Extracted page text data:
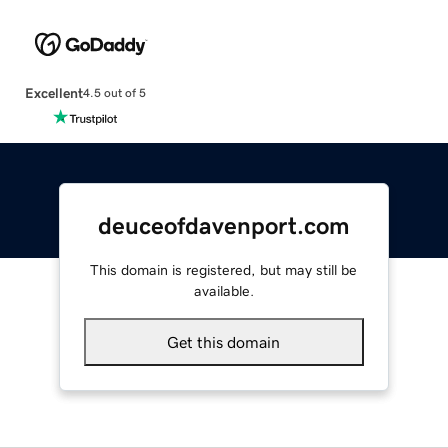
Excellent
4.5 out of 5
deuceofdavenport.com
This domain is registered, but may still be
available.
Get this domain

» **Your instructions**
Print exactly the lines from the one with "This domain is registered, but may still be" through the end of the data, inclusive.

» **Answer space**
This domain is registered, but may still be
available.
Get this domain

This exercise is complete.